I'm ready to live in the future.
But I don't want
to miss out on anything that happens between now and then, so I
think I might freeze my brain and switch it with a robotic brain and
let let that one live my life for me, recording all of the events,
so when the future finally arrives, I can put my real brain back in
my body and watch what I did and how stupid the world was while I
slept.
But I don't want my body to get old and worn-out and leaky, so I
suppose I'll have to freeze my body, too. And my apartment is really
nice. May as well freeze that, too.
Of course, the
one thing that keeps me from really cryogenically freezing myself is
my fear that the world will be overwhelmed with another Ice Age at
any moment. Everyone will be dying of frostbite and burning their TV
sets for warmth and there I'll be, frozen in my little pod like all
the rest of the suckers. The scientists or whoever will be monitoring my
delicately frozen body will thaw me only to have me freeze again
within minutes. Where will that get me? So I'll just have a little
note that says, "Do not thaw Brock if you are in another Ice Age
right now." That should take care of it.
So before I start
picking through my meager belongings and trying to decide what I want
in my Freezy Pod TJ-300, I'll let you in on some predictions and
expectations that I have for Future Land.
Things I am looking
forward to in the future:
- Robots playing sports.
When a human being puts its mind to a task, it usually fails. Most of the time, when a robot puts its microchip processor to a
task, it not only succeeds, it excels above and beyond at that task.
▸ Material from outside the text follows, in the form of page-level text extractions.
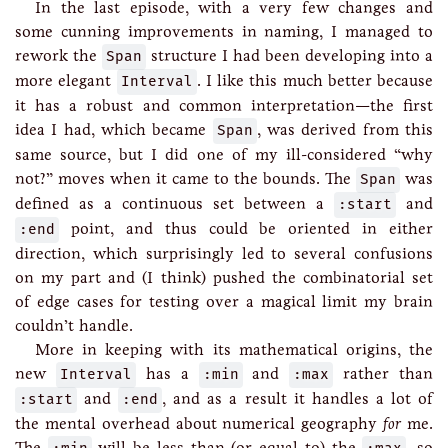
In the last episode, with a very few changes and
some cunning improvements in naming, I managed to
rework the
Span
structure I had been developing into a
more elegant
Interval
. I like this much better because
it has a robust and common interpretation—the first
idea I had, which became
Span
, was derived from this
same source, but I did one of my ill-considered “why
not?” moves when it came to the bounds. The
Span
was
defined as a continuous set between a
:start
and
:end
point, and thus could be oriented in either
direction, which surprisingly led to several confusions
on my part and (I think) pushed the combinatorial set
of edge cases for testing over a magical limit my brain
couldn’t handle.
More in keeping with its mathematical origins, the
new
Interval
has a
:min
and
:max
rather than
:start
and
:end
, and as a result it handles a lot of
the mental overhead about numerical geography
for
me.
The
will be less than (or equal to) the
, so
I believe mankind's finest hour will be when we can replace all of
our athletes with robots, allowing us the pleasure of sitting back,
drinking malted beverages, and watching the action, each robot
performing its job flawlessly. It will be a perfect defense versus a
perfect offense, a virtual stalemate from the (robotic) referee's
first whistle. Every baseball game will have hundreds of innings,
football games will last for days, the Summer Olympics will require
us to measure each race's finish down to the last micro-millimeter.
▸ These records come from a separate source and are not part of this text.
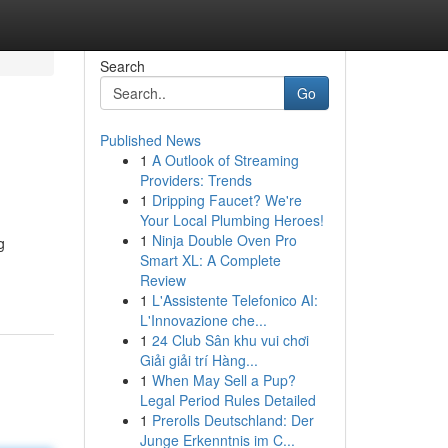
Search
Go
Published News
1
A Outlook of Streaming
Providers: Trends
1
Dripping Faucet? We're
Your Local Plumbing Heroes!
1
Ninja Double Oven Pro
g
Smart XL: A Complete
Review
1
L'Assistente Telefonico AI:
L'Innovazione che...
1
24 Club Sân khu vui chơi
Giải giải trí Hàng...
1
When May Sell a Pup?
Legal Period Rules Detailed
1
Prerolls Deutschland: Der
Junge Erkenntnis im C...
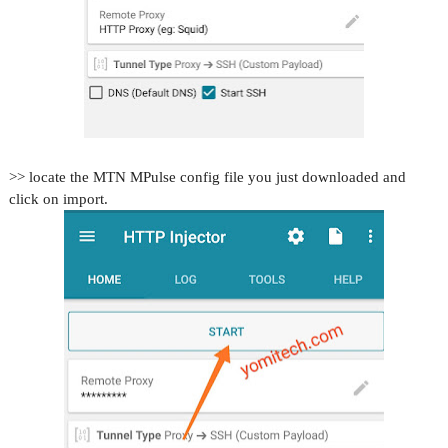
>> locate the MTN MPulse config file you just downloaded and
click on import.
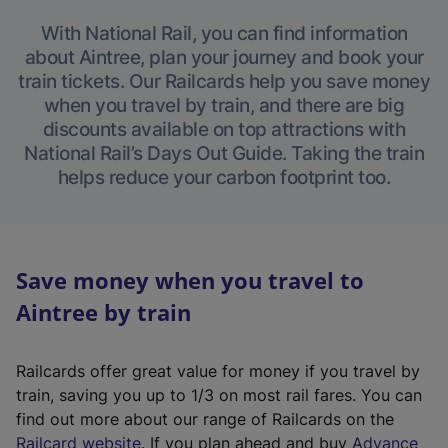
With National Rail, you can find information
about Aintree, plan your journey and book your
train tickets. Our Railcards help you save money
when you travel by train, and there are big
discounts available on top attractions with
National Rail’s Days Out Guide. Taking the train
helps reduce your carbon footprint too.
Save money when you travel to
Aintree by train
Railcards offer great value for money if you travel by
train, saving you up to 1/3 on most rail fares. You can
find out more about our range of Railcards on the
(
Railcard website
. If you plan ahead and buy
Advance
If that's not enough to whet your appetite for robotic sporting
events, consider this: Humans have to
use steroids to become perfect baseball machines. Robots won't need
steroids. More robots, less drugs, people - that's what the world
needs...now more than ever.
- The deaths of all my friends.
OK, maybe I'm not looking forward to their deaths exactly, but I
am looking forward to their funerals. I love planning funerals. I
think I have a good eye for livening them up. And I guarantee that
all of my friends will have the most decadent, fantastic funerals
you can imagine. I have several surprises in store for each of them,
but they'll just have to wait until they die to find out what these
surprises are. (Here's a hint about my friend
Jared's funeral: Bunny
rabbits in tiny bunny coffins!)
- Automatic houses.
I don't know exactly who conceived of it first, but it was either
Doc Emmett Brown, Pee-Wee Herman, or Ernest P. Worrell who
introduced the first fully-functioning automatic houses to mankind.
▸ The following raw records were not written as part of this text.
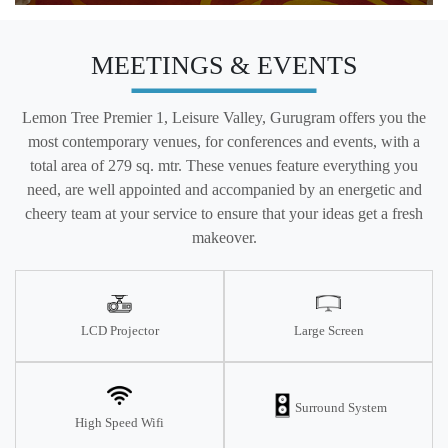
MEETINGS & EVENTS
Lemon Tree Premier 1, Leisure Valley, Gurugram offers you the
most contemporary venues, for conferences and events, with a
total area of 279 sq. mtr. These venues feature everything you
need, are well appointed and accompanied by an energetic and
cheery team at your service to ensure that your ideas get a fresh
makeover.
LCD Projector
Large Screen
Surround System
High Speed Wifi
These brave pioneers showed us houses
full of gadgets and gizmos that all worked together in comical,
impractical ways in order to make life easier. For instance,
whenever I walk into the kitchen of my Auto-House of the
Future, I will kick a ball that rolls onto a board that flicks on
a switch on my toaster and that makes a little mouse run in a wheel
to squeeze out some butter on my toast while a record player makes
me orange juice somehow. Essentially, I want to wake up, push one button, and
then have my house go through my entire day for me - everything
from making my meals, to getting me to work, to creating content for
this website, to tucking me back in
all showered and shaved and sexually satisfied.
- Time machines.
This might sound weird, but unlike most people, I'm really
looking forward to being able to visit different time periods in
human history. I'd just like to see what an Old West cowboy would
think if I showed him The Matrix 2: Reloaded or I'd like to
see how a caveman would feel about chocolate milkshakes. I know this
could severely mess up the space-time continuum and all that
scientific hoopla, but I figure everyone else will be messing it up
way worse than I will, so my tiny socio-temporal experiments won't
matter much. Plus, I'm going to be smart about my time travel. I
won't use the first time machine that comes out on the market.
They'll probably have lots of bugs and problems, like they send the
bottom half of your body to 1964 and the top half to 1712. So I'll
give it a few years to let the manufacturers come up with more
stable time machines, maybe some with a bit more style and class and
cup holders. I don't want to show up in 2,000,000 BC with some nerdy
go-kart/helicopter thing. I want something more like a Dodge Neon
with wings. On a side note, time machines will negate having to freeze yourself in
order to experience the future. Eat your heart out, Walt Disney.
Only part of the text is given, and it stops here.